Bignasca mette le mani avanti anche riguardo a un eventuale accordo fiscale. "Bisogna parlare chiaro con Monti, che non deve pensare di venire in Ticino a portare via i soldi con una tantum del 20 o 30%, perché si sbaglia. Una tantum sarà dell'8-9%, altrimenti non porta via niente. Anche perché i clienti, di sicuro, tireranno su i soldi dalle banche e li metteranno nelle cassette di sicurezza. Le nostre banche hanno le cassette di sicurezza strapiene di soldi! Poi per quello che riguarda il 12% annualmente, è una cosa che può anche andare. Il problema da risolvere è l'una tantum iniziale."

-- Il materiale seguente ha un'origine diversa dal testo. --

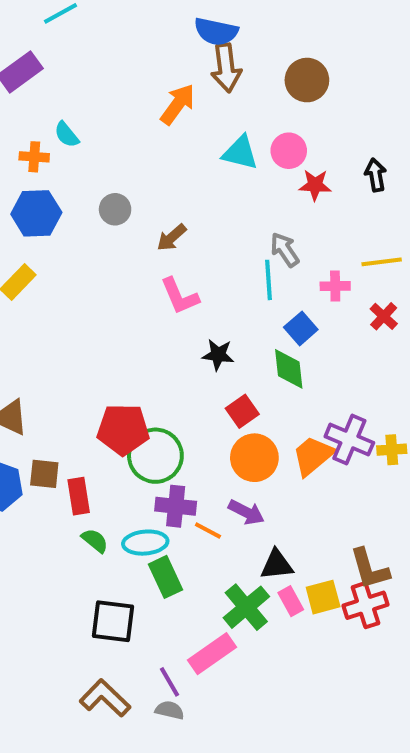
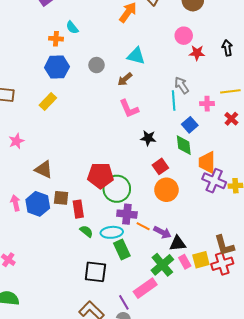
cyan triangle: (240, 153) -> (136, 56), moved
orange trapezoid: (313, 456) -> (207, 162), moved, turned -50
purple arrow: (246, 512) -> (162, 232), moved

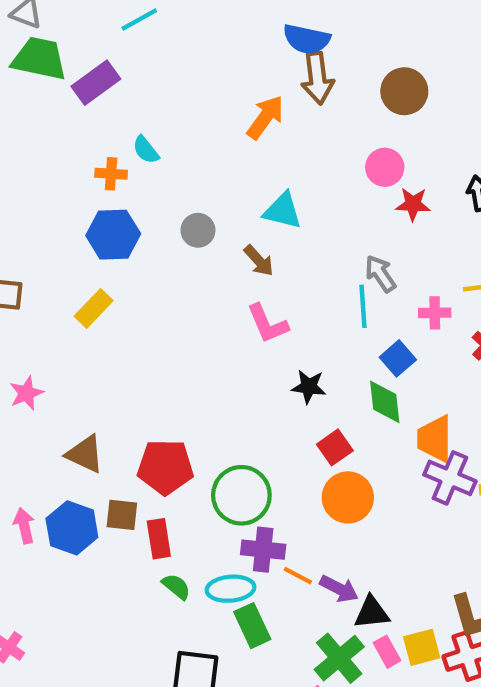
brown arrow: (125, 79) -> (259, 261), turned -91
red pentagon: (101, 176) -> (165, 467), moved

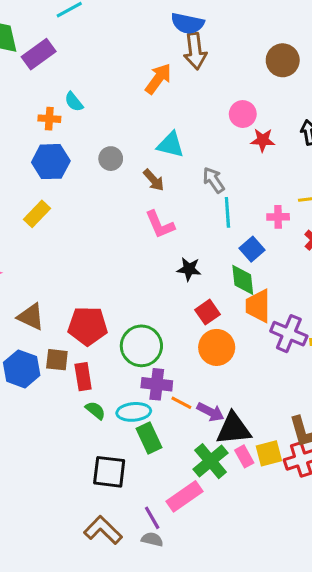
brown circle: (404, 91) -> (283, 60), moved
gray arrow: (380, 274) -> (214, 180), moved
orange trapezoid: (435, 439) -> (258, 306), moved
black triangle: (372, 613) -> (234, 429), size x1.4

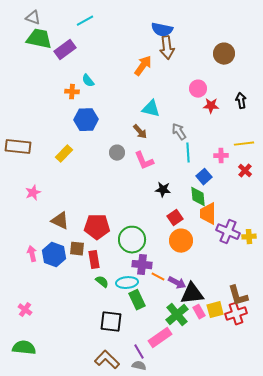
gray circle: (111, 159) -> (117, 153), moved
blue hexagon: (51, 162) -> (86, 120), moved

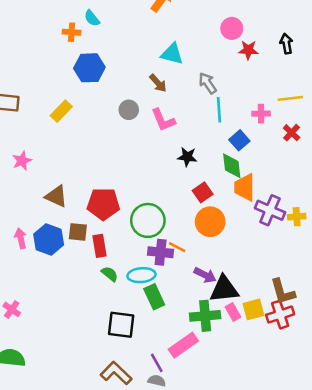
orange line: (158, 277) -> (177, 247), moved
green cross: (177, 315) -> (205, 316), turned 35

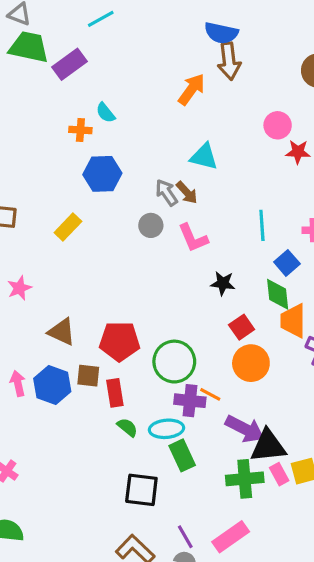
gray arrow: (208, 83) -> (166, 193), moved
purple arrow: (205, 275) -> (245, 429), size x1.4
pink rectangle: (183, 345) -> (231, 537), moved

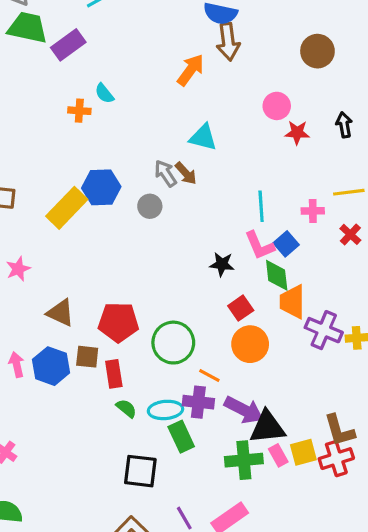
blue hexagon: (102, 174) -> (101, 187), moved
yellow rectangle: (68, 227) -> (67, 208), size x1.5
pink L-shape: (193, 238) -> (259, 245), moved
purple cross: (190, 401) -> (198, 402), moved

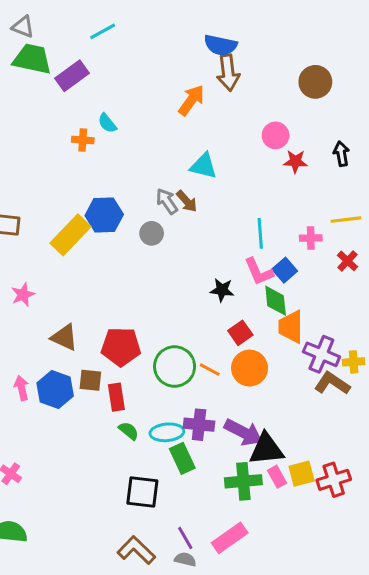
orange line: (209, 375) -> (210, 370), moved
brown L-shape: (339, 430) -> (332, 383), moved, turned 140

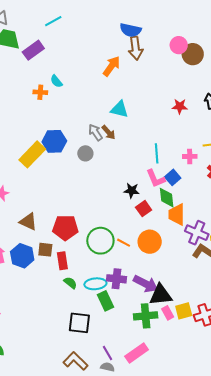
pink circle: (276, 135) -> (179, 45), moved
red square: (240, 333) -> (144, 209), moved

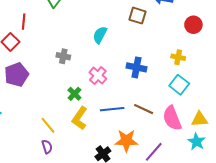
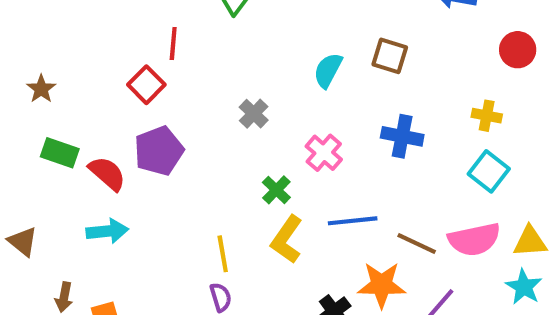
brown square: (138, 16) -> (390, 56), moved
gray cross: (63, 56) -> (254, 114), turned 32
brown line: (144, 109) -> (417, 244), moved
pink semicircle: (172, 118) -> (474, 239), turned -80
yellow line: (48, 125) -> (223, 254), turned 30

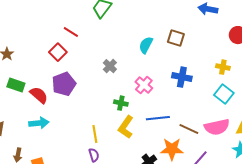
red line: (173, 43) -> (71, 32), turned -63
green cross: (276, 190) -> (121, 103), turned -32

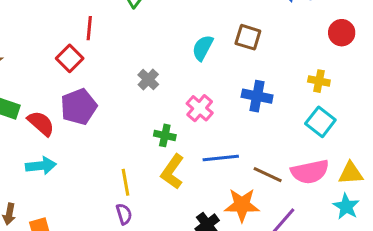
red line: (71, 32) -> (89, 28), turned 63

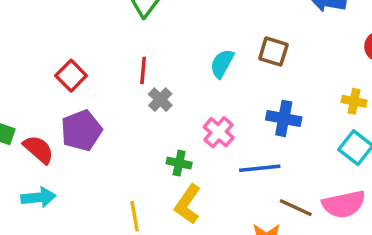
red line: (89, 28) -> (143, 70), moved
blue line: (221, 158) -> (260, 168), moved

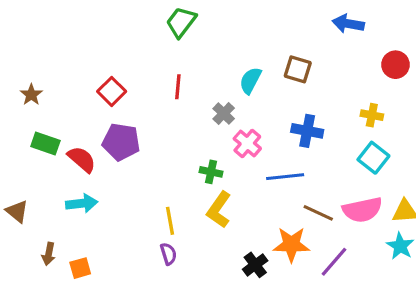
gray cross: (160, 100) -> (224, 114), moved
purple pentagon: (81, 130) -> (121, 142), turned 30

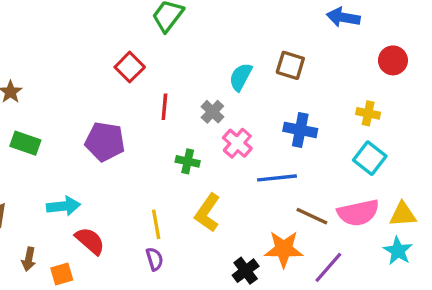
red line: (178, 87) -> (164, 107), moved
red square: (112, 91) -> (130, 67), moved
red semicircle: (82, 159) -> (90, 241), moved
green cross: (211, 172) -> (188, 161), moved

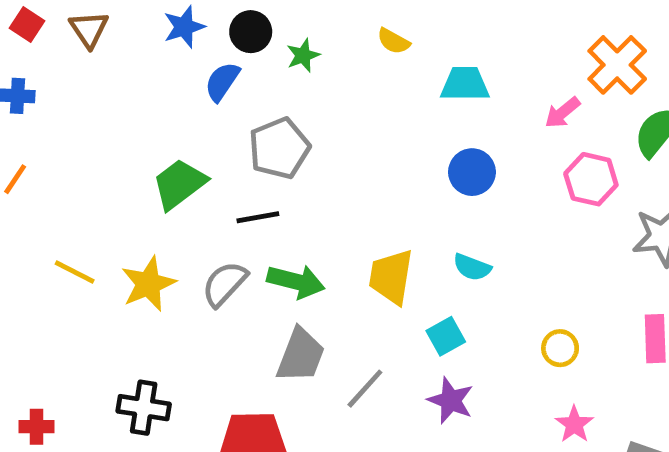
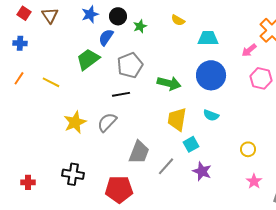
blue circle: (472, 172) -> (211, 75), size x1.5
green trapezoid: (179, 184) -> (88, 59), moved
yellow line: (75, 272) -> (51, 82), moved
green arrow: (296, 281) -> (169, 83), moved
cyan square: (446, 336) -> (191, 144), moved

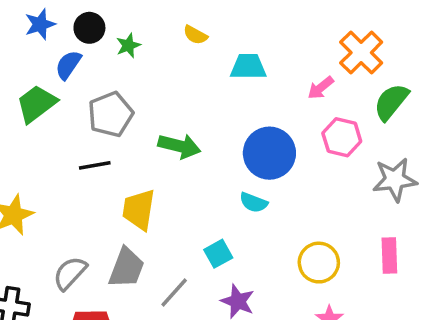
blue circle: (211, 75) -> (269, 153), moved
yellow trapezoid: (177, 119) -> (139, 210), moved
gray semicircle: (107, 122) -> (70, 273), moved
yellow circle: (248, 149) -> (319, 263), size x1.5

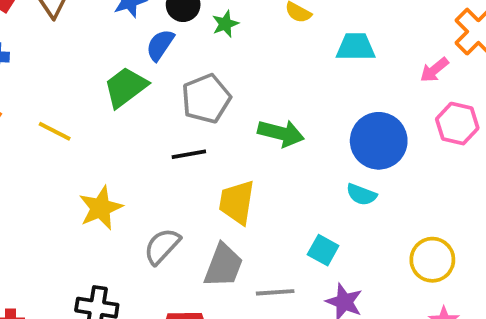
cyan square: (218, 254) -> (323, 250), turned -32
gray semicircle: (70, 273) -> (162, 246), moved
gray line: (174, 293) -> (275, 292), turned 44

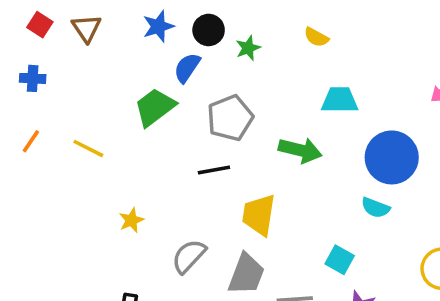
cyan trapezoid: (356, 47) -> (340, 100), moved
yellow star: (101, 208) -> (131, 220), size x0.6

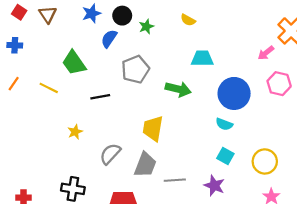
green trapezoid: (155, 107) -> (74, 63), moved, turned -88
black line: (214, 170) -> (100, 97), moved
cyan square: (340, 260) -> (225, 156), moved

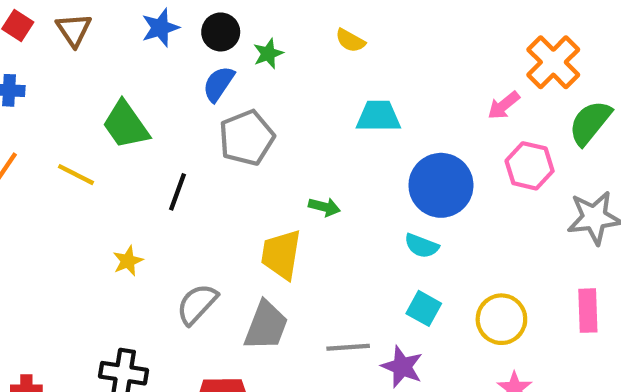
blue semicircle: (109, 39) -> (219, 84), moved
green arrow: (178, 89) -> (324, 207), moved, size x0.6
black line: (100, 97) -> (178, 192), turned -60
gray line: (175, 180) -> (348, 347), moved

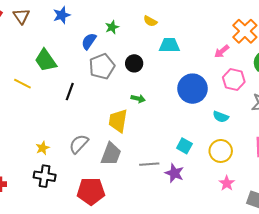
black circle: (221, 32) -> (134, 63), moved
cyan trapezoid: (378, 116) -> (169, 45), moved
cyan semicircle: (422, 246) -> (221, 117), moved
yellow star: (128, 261) -> (43, 148), moved

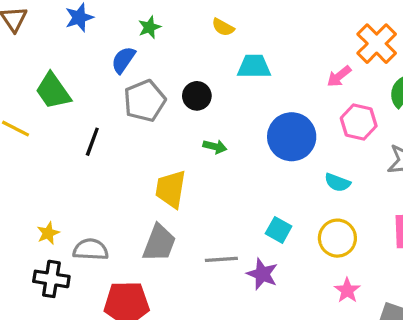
green star: (112, 27) -> (149, 27), moved
green arrow: (138, 99) -> (215, 147), moved
gray semicircle: (79, 144) -> (91, 250), moved, turned 50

In un comunicato ha preso posizione anche la Lega dei Ticinesi, che parla di una decisione del Consiglio di Stato presa "affrettatamente, sulla scorta di vaghe promesse, ma senza alcuna contropartita concreta". Poiché è "fin troppo prevedibile che le settimane da qui a fine giugno trascorreranno senza che si raggiunga alcun accordo soddisfacente" a fine giugno l'esecutivo cantonale "dovrà giocoforza bloccare il 100% dei ristorni". "Sarebbe estremamente grave se questo non avvenisse".